● Task description
From the entries below, please output exactly the lines starting at the one containing "political and" and ending at the one containing "Anti Doping Policy", both included.

____ Supplied records

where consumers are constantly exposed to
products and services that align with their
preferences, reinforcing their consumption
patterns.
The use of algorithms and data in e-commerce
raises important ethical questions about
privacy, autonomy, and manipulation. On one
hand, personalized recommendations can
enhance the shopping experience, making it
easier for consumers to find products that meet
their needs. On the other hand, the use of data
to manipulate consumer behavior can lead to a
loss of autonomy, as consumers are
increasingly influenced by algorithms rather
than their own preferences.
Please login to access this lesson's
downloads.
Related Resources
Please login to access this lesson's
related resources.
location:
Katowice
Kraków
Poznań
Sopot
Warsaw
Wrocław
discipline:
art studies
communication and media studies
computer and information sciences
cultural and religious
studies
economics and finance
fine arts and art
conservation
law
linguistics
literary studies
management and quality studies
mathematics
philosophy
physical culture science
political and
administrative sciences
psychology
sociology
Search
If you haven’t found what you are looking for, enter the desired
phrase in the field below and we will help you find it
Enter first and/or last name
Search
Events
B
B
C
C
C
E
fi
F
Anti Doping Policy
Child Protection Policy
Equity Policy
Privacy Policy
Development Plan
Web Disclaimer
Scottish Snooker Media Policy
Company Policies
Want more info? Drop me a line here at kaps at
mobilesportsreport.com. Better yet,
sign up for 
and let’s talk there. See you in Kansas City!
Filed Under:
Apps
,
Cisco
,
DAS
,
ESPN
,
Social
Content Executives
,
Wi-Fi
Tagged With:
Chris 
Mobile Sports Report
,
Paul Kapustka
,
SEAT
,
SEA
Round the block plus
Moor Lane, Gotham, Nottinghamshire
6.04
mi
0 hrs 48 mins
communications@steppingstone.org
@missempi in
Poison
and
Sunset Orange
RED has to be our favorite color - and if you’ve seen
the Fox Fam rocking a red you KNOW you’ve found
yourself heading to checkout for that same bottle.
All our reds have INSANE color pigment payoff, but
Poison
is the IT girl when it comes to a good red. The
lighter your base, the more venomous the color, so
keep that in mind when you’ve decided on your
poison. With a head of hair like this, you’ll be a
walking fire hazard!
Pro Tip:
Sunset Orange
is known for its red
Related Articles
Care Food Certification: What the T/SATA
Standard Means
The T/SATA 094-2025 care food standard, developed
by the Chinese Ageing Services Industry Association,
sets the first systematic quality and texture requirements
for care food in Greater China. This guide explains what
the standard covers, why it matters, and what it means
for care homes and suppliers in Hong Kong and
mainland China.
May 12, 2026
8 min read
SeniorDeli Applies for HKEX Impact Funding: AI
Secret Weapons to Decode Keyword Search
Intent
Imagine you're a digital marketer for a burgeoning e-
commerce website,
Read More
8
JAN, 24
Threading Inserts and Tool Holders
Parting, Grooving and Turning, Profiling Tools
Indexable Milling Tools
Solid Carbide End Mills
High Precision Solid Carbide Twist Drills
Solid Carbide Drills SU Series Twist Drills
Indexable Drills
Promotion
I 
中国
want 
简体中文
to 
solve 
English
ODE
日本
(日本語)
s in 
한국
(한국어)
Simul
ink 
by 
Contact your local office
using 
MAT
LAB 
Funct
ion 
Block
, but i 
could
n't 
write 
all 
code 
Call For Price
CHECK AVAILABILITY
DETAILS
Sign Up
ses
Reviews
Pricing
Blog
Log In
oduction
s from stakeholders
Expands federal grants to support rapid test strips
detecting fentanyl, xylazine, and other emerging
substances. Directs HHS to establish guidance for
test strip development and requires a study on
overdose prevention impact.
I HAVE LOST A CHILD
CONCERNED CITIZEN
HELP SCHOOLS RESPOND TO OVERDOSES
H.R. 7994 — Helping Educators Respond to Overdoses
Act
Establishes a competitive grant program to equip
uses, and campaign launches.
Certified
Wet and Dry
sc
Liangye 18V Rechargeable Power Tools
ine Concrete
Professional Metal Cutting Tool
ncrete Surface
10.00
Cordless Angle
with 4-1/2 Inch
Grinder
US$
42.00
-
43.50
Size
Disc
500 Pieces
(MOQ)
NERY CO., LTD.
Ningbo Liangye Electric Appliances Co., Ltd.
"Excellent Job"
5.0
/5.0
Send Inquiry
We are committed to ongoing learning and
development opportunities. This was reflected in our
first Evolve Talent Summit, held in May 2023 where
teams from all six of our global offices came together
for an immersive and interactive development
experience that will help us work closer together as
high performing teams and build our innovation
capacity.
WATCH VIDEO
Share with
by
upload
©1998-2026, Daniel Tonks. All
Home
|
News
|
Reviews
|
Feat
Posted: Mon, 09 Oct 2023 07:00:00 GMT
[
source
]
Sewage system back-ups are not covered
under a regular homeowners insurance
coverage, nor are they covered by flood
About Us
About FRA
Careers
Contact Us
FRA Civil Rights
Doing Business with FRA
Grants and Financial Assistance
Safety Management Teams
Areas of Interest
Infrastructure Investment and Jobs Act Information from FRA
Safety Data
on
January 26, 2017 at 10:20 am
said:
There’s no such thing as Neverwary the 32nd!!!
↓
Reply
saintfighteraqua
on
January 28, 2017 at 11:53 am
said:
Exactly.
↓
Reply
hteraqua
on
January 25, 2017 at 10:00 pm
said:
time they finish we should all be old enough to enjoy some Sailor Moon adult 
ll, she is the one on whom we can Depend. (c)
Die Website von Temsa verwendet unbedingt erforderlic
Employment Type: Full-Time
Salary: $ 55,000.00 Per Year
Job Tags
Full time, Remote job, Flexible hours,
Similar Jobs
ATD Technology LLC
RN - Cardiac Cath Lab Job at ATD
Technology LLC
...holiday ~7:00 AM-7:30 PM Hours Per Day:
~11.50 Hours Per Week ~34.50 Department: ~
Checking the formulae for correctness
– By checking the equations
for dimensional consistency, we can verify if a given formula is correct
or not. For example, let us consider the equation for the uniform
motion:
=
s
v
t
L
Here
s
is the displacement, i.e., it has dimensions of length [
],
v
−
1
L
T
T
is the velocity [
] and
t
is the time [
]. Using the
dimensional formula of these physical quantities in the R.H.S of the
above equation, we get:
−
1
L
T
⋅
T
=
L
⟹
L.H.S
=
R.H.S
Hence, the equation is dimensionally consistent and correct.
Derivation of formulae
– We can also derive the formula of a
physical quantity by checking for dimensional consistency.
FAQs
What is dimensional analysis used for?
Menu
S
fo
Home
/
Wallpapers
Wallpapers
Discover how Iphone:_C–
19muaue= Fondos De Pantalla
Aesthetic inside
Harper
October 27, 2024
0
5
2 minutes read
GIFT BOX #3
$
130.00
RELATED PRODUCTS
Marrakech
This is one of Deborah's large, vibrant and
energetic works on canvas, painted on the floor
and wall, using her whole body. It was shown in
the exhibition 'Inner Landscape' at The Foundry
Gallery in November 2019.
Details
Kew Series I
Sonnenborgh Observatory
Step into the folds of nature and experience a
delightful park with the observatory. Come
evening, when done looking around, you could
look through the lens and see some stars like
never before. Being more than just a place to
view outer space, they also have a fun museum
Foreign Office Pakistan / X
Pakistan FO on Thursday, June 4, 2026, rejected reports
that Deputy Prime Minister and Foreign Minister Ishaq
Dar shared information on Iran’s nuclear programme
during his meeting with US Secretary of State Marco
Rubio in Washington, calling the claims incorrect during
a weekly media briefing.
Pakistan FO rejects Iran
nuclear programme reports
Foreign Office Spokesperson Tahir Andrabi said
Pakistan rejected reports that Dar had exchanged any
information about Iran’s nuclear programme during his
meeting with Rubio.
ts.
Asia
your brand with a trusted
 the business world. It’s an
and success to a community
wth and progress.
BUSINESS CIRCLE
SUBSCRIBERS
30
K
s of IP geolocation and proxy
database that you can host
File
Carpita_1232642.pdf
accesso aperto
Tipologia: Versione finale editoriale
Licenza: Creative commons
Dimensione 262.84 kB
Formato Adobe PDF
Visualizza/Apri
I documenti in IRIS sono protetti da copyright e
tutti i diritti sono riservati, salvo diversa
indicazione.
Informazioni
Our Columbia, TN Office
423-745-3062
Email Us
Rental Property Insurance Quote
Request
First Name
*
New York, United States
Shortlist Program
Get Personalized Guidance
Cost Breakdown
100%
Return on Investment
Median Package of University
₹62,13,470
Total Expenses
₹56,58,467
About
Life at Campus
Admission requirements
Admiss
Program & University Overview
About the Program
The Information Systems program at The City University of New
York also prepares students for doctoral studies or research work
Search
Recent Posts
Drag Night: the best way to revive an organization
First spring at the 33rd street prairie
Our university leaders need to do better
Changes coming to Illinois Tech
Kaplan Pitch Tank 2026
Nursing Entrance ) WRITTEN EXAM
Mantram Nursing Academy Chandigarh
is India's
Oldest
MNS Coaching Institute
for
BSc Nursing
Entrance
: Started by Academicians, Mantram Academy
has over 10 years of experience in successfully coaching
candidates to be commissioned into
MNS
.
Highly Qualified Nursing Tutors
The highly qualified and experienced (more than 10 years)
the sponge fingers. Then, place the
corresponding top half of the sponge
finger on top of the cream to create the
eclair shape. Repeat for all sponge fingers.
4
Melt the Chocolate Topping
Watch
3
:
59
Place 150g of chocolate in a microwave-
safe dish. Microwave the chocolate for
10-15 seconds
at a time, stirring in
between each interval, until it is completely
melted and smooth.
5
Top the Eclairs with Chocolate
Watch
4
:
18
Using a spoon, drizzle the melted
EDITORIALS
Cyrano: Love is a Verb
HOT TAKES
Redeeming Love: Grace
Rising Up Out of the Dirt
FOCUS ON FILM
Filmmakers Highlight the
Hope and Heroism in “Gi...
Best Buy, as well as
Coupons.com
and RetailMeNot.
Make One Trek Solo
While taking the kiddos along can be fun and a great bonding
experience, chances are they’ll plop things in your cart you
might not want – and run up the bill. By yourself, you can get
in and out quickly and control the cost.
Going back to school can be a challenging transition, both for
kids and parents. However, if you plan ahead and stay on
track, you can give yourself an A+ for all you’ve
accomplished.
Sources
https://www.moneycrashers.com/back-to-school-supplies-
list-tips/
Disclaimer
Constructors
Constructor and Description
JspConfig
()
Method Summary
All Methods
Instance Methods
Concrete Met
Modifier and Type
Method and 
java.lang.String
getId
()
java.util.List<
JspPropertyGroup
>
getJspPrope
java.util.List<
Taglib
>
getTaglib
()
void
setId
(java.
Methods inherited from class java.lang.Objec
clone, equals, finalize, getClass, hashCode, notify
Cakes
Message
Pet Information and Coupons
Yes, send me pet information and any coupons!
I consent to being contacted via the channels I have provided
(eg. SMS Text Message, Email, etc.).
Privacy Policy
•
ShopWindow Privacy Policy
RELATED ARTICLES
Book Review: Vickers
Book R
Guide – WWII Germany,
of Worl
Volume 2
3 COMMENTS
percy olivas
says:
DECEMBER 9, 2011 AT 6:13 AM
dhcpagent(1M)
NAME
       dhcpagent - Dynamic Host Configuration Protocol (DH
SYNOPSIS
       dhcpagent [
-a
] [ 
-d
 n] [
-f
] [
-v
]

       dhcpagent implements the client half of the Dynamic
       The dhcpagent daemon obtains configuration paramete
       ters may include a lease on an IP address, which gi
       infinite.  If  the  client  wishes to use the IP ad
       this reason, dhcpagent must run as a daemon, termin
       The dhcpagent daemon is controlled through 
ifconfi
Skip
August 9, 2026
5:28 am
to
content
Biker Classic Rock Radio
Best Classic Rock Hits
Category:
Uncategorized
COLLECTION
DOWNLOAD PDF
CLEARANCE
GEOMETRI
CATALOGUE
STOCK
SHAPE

________

● Your solution
political and
administrative sciences
psychology
sociology
Search
If you haven’t found what you are looking for, enter the desired
phrase in the field below and we will help you find it
Enter first and/or last name
Search
Events
B
B
C
C
C
E
fi
F
Anti Doping Policy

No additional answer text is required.